Raise awareness about helmet usage among students. -
Traffic Violation Detection:
Integration with local traffic systems to monitor and report violations. -
Insurance Verification:
Provide evidence for compliance in case of accidents on campus premises. -
Educational Awareness Campaigns:
Utilize the system as a part of campaigns to promote helmet usage.
Data Collection and Annotation
The dataset was created by recording videos around locations like the campus gate and residential society, capturing real-world scenarios. To introduce variation, additional videos were sourced from YouTube. Python was then used to extract frames from these videos, ensuring a diverse and comprehensive dataset for the project.
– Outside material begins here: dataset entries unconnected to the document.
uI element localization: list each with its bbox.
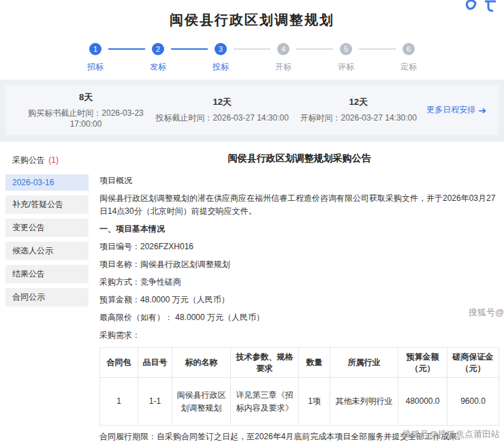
- cell-budget-yuan: 480000.0: [398, 378, 447, 426]
- step-opening[interactable]: 4 开标: [270, 43, 296, 73]
- sidebar-item-label: 合同公示: [12, 292, 45, 302]
- watermark-mid: 搜狐号@搜狐焦点莆田站: [469, 306, 504, 319]
- sidebar-item-candidate-publicity[interactable]: 候选人公示: [5, 242, 89, 260]
- col-subject-name: 标的名称: [172, 348, 231, 378]
- schedule-opening-time: 12天 开标时间：2026-03-27 14:30:00: [290, 96, 426, 124]
- sidebar-item-change-announcement[interactable]: 变更公告: [5, 219, 89, 237]
- corner-logo-icon: [463, 0, 501, 14]
- table-header-row: 合同包 品目号 标的名称 技术参数、规格要求 数量 所属行业 预算金额 （元） …: [100, 348, 499, 378]
- cell-deposit-yuan: 9600.0: [447, 378, 499, 426]
- sidebar-item-label: 候选人公示: [12, 246, 53, 255]
- sidebar-item-supplement-qa[interactable]: 补充/答疑公告: [5, 195, 89, 214]
- progress-stepper: 1 招标 2 发标 3 投标 4 开标 5 评标 6 定标: [0, 29, 504, 80]
- corner-logo-svg: [463, 0, 501, 14]
- opening-time-label: 开标时间：: [300, 113, 341, 123]
- step-award[interactable]: 6 定标: [396, 43, 422, 73]
- field-project-name: 项目名称：闽侯县行政区划调整规划: [99, 258, 499, 271]
- announcement-content: 闽侯县行政区划调整规划采购公告 项目概况 闽侯县行政区划调整规划的潜在供应商应在…: [89, 151, 504, 444]
- col-industry: 所属行业: [330, 348, 398, 378]
- step-bid[interactable]: 3 投标: [208, 43, 234, 73]
- table-row: 1 1-1 闽侯县行政区划调整规划 详见第三章《招标内容及要求》 1项 其他未列…: [100, 378, 499, 426]
- more-schedule-label: 更多日程安排: [426, 104, 475, 116]
- schedule-bar: 8天 购买标书截止时间：2026-03-23 17:00:00 12天 投标截止…: [5, 85, 499, 135]
- step-award-label: 定标: [400, 61, 417, 73]
- bid-deadline-label: 投标截止时间：: [155, 113, 212, 123]
- cell-subject-name: 闽侯县行政区划调整规划: [172, 378, 231, 426]
- cell-contract-package: 1: [100, 378, 138, 426]
- col-deposit-yuan: 磋商保证金 （元）: [447, 348, 499, 378]
- field-budget-amount: 预算金额：48.0000 万元（人民币）: [99, 294, 499, 306]
- overview-text: 闽侯县行政区划调整规划的潜在供应商应在福州信睿工程造价咨询有限公司获取采购文件，…: [99, 192, 499, 218]
- bid-deadline-time: 2026-03-27 14:30:00: [212, 113, 288, 123]
- sidebar-item-label: 2026-03-16: [12, 178, 54, 187]
- step-connector: [296, 48, 333, 50]
- step-opening-circle: 4: [277, 43, 289, 55]
- step-evaluation-label: 评标: [338, 61, 354, 73]
- cell-item-number: 1-1: [138, 378, 172, 426]
- sidebar-item-announcement-date[interactable]: 2026-03-16: [5, 174, 89, 191]
- step-evaluation-circle: 5: [340, 43, 352, 55]
- step-issue[interactable]: 2 发标: [145, 43, 171, 73]
- opening-time-value: 2026-03-27 14:30:00: [341, 113, 417, 123]
- arrow-right-icon: ➔: [478, 105, 486, 116]
- page-header: 闽侯县行政区划调整规划: [0, 0, 504, 29]
- step-bid-circle: 3: [215, 43, 227, 55]
- opening-days-remaining: 12天: [290, 96, 426, 108]
- main-area: 采购公告 (1) 2026-03-16 补充/答疑公告 变更公告 候选人公示 结…: [0, 142, 504, 444]
- cell-quantity: 1项: [299, 378, 330, 426]
- step-opening-label: 开标: [275, 61, 292, 73]
- field-max-price: 最高限价（如有）： 48.0000 万元（人民币）: [99, 311, 499, 324]
- watermark-bottom: 搜狐号@搜狐焦点莆田站: [403, 428, 500, 441]
- purchase-deadline-label: 购买标书截止时间：: [28, 108, 101, 118]
- step-tender-circle: 1: [89, 43, 101, 55]
- sidebar-item-label: 采购公告: [12, 155, 45, 165]
- sidebar-item-result-announcement[interactable]: 结果公告: [5, 265, 89, 283]
- field-procurement-method: 采购方式：竞争性磋商: [99, 276, 499, 289]
- field-procurement-demand: 采购需求：: [99, 329, 499, 342]
- sidebar-item-label: 结果公告: [12, 269, 45, 279]
- col-contract-package: 合同包: [100, 348, 138, 378]
- step-issue-label: 发标: [150, 61, 166, 73]
- step-bid-label: 投标: [212, 61, 229, 73]
- announcement-title: 闽侯县行政区划调整规划采购公告: [99, 153, 499, 165]
- col-budget-yuan: 预算金额 （元）: [398, 348, 447, 378]
- bid-deadline-text: 投标截止时间：2026-03-27 14:30:00: [154, 112, 290, 124]
- step-award-circle: 6: [403, 43, 415, 55]
- page-title: 闽侯县行政区划调整规划: [0, 11, 504, 29]
- sidebar: 采购公告 (1) 2026-03-16 补充/答疑公告 变更公告 候选人公示 结…: [5, 151, 89, 444]
- step-connector: [359, 48, 396, 50]
- sidebar-item-label: 补充/答疑公告: [12, 200, 63, 209]
- sidebar-item-contract-publicity[interactable]: 合同公示: [5, 288, 89, 306]
- bid-days-remaining: 12天: [154, 96, 290, 108]
- cell-industry: 其他未列明行业: [330, 378, 398, 426]
- step-tender[interactable]: 1 招标: [82, 43, 108, 73]
- step-connector: [234, 48, 270, 50]
- col-quantity: 数量: [299, 348, 330, 378]
- cell-tech-specs: 详见第三章《招标内容及要求》: [231, 378, 299, 426]
- more-schedule-link[interactable]: 更多日程安排 ➔: [426, 104, 486, 116]
- opening-time-text: 开标时间：2026-03-27 14:30:00: [290, 112, 426, 124]
- step-connector: [108, 48, 145, 50]
- sidebar-item-label: 变更公告: [12, 223, 45, 232]
- sidebar-item-procurement-announcement[interactable]: 采购公告 (1): [5, 151, 89, 170]
- purchase-deadline-text: 购买标书截止时间：2026-03-23 17:00:00: [18, 108, 154, 129]
- col-tech-specs: 技术参数、规格要求: [231, 348, 299, 378]
- schedule-bid-deadline: 12天 投标截止时间：2026-03-27 14:30:00: [154, 96, 290, 124]
- procurement-table: 合同包 品目号 标的名称 技术参数、规格要求 数量 所属行业 预算金额 （元） …: [99, 347, 499, 426]
- step-evaluation[interactable]: 5 评标: [333, 43, 359, 73]
- purchase-days-remaining: 8天: [18, 91, 154, 104]
- step-tender-label: 招标: [87, 61, 104, 73]
- col-item-number: 品目号: [138, 348, 172, 378]
- schedule-purchase-deadline: 8天 购买标书截止时间：2026-03-23 17:00:00: [18, 91, 154, 129]
- step-connector: [171, 48, 208, 50]
- announcement-count-badge: (1): [48, 155, 59, 165]
- overview-heading: 项目概况: [99, 174, 499, 187]
- step-issue-circle: 2: [152, 43, 164, 55]
- field-project-number: 项目编号：2026FZXH016: [99, 240, 499, 253]
- section1-heading: 一、项目基本情况: [99, 223, 499, 236]
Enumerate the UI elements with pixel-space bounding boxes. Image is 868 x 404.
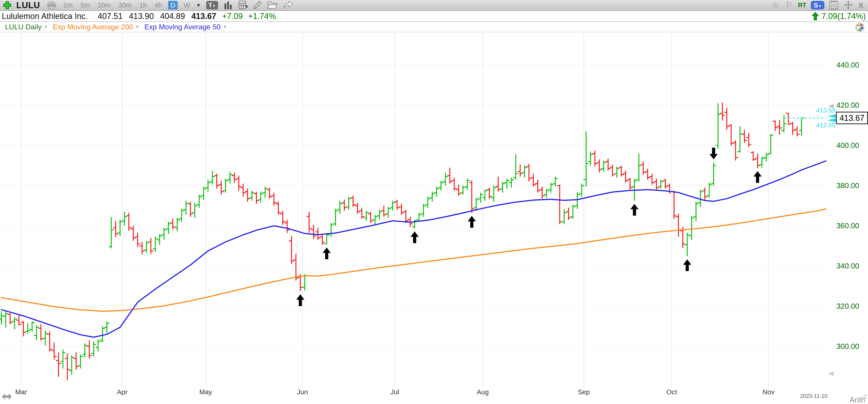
price-bar [0,311,4,325]
price-bar [329,223,334,237]
timeframe-30m[interactable]: 30m [119,1,131,9]
chart-legend: LULU Daily ▼ Exp Moving Average 200 ▼ Ex… [0,22,868,32]
price-bar [663,179,668,189]
save-icon[interactable] [829,1,838,10]
price-bar [131,226,136,241]
price-bar [483,190,488,201]
price-axis-label: 300.00 [836,342,859,350]
price-bar [403,210,408,223]
price-bar [236,176,241,191]
open-value: 407.51 [98,11,123,21]
price-bar [30,321,35,332]
buy-arrow-annotation [322,247,331,259]
month-label: Oct [666,388,677,396]
price-bar [760,157,765,168]
calculator-icon[interactable] [239,1,248,10]
price-axis-label: 420.00 [836,101,859,109]
price-bar [346,197,351,210]
move-window-icon[interactable] [844,1,853,10]
timeframe-10m[interactable]: 10m [98,1,111,9]
price-bar [267,188,272,199]
price-bar [781,115,786,133]
buy-arrow-annotation [630,204,639,216]
chart-area[interactable]: MarAprMayJunJulAugSepOctNov440.00420.004… [0,32,868,404]
folder-icon[interactable] [268,1,278,9]
price-bar [627,177,632,190]
price-bar [755,154,760,168]
price-bar [153,237,158,252]
price-bar [56,352,61,377]
price-bar [175,218,180,231]
price-bar [166,222,171,234]
chevron-down-icon[interactable]: ▼ [44,25,48,29]
price-bar [201,187,206,200]
price-bar [258,192,264,203]
timeframe-daily-active[interactable]: D [168,1,178,9]
price-bar [245,189,250,202]
axis-marker-icon [828,372,834,376]
strategy-button[interactable]: S▼ [811,1,825,9]
price-bar [456,185,461,196]
timeframe-5m[interactable]: 5m [81,1,90,9]
price-bar [250,191,254,201]
timeframe-1m[interactable]: 1m [63,1,73,9]
price-bar [91,341,96,357]
legend-ema200[interactable]: Exp Moving Average 200 [53,23,133,31]
price-bar [65,354,70,380]
price-bar [711,163,716,186]
price-bar [144,241,149,253]
price-bar [689,216,694,240]
price-bar [74,352,79,370]
price-bar [135,233,140,247]
volume-bars-icon[interactable] [224,1,233,9]
printer-icon[interactable] [47,1,57,9]
price-bar [799,117,804,135]
price-bar [452,177,457,191]
price-bar [795,126,800,136]
price-bar [148,238,153,254]
price-bar [562,209,567,224]
price-bar [746,133,751,147]
price-bar [426,197,430,208]
price-bar [34,325,39,341]
ask-price-label: 412.55 [816,122,835,129]
chevron-down-icon[interactable]: ▼ [223,25,227,29]
symbol-label[interactable]: LULU [16,0,40,10]
price-bar [526,164,531,181]
price-bar [496,177,501,192]
buy-arrow-annotation [753,171,762,183]
price-bar [179,209,184,222]
flag-icon[interactable]: ⚐ [785,0,793,10]
legend-ema50[interactable]: Exp Moving Average 50 [145,23,221,31]
price-bar [460,186,465,195]
star-icon[interactable]: ☆ [772,0,780,10]
chevron-down-icon[interactable]: ▼ [135,25,140,29]
close-icon[interactable]: X [858,1,864,10]
price-axis-label: 400.00 [836,141,859,149]
timeframe-weekly[interactable]: W [184,1,190,9]
price-bar [118,220,123,236]
add-symbol-icon[interactable] [3,1,12,10]
timeframe-4h[interactable]: 4h [155,1,162,9]
scale-type-label[interactable]: Arith [849,396,865,404]
price-bar [188,202,193,217]
timeframe-dropdown-icon[interactable]: ▼ [196,3,201,8]
price-bar [478,193,483,203]
price-bar [606,159,611,170]
price-bar [12,317,17,329]
pencil-icon[interactable] [253,1,262,10]
price-bar [140,242,145,254]
legend-main-series[interactable]: LULU Daily [5,23,41,31]
price-bar [539,187,545,199]
price-bar [47,331,52,351]
price-bar [96,339,101,351]
month-label: Jul [391,388,399,396]
timeframe-1h[interactable]: 1h [139,1,147,9]
high-value: 413.90 [129,11,154,21]
price-bar [447,168,452,183]
scroll-horizontal-icon[interactable] [2,393,12,400]
buy-arrow-annotation [683,259,691,271]
chart-type-button[interactable]: T▼ [206,1,218,9]
price-bar [658,179,663,189]
share-arrow-icon[interactable] [283,1,293,9]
The dataset was prepared using Roboflow, where images were labeled to ensure accurate
annotations for training. Roboflow’s augmentation tools were then used to enhance dataset
diversity with techniques such as rotation, brightness adjustments, flipping, and cropping.
The augmented dataset was split into training, validation, and testing subsets and exported in YOLO format for compatibility with the YOLOvX model.
We had a total of 3 classes that is labels
Helmet
No-helmet
Number Plate
We had a total of around 2000 images which after various augmentations(rotate, crop, etc) led a 5 fold increase in total number of images while downloading dataset
Here are some examples
Model Training and Validation
We trained the YOLOv9 model on an initial dataset comprising 2,000 images, which was divided into 1,400 training images, 400 validation images, and 200 testing images. During the training process, we monitored critical metrics such as mAP (mean Average Precision), precision, and recall to assess the model’s performance in detecting the four object classes: Helmet, No-helmet and Number plate class.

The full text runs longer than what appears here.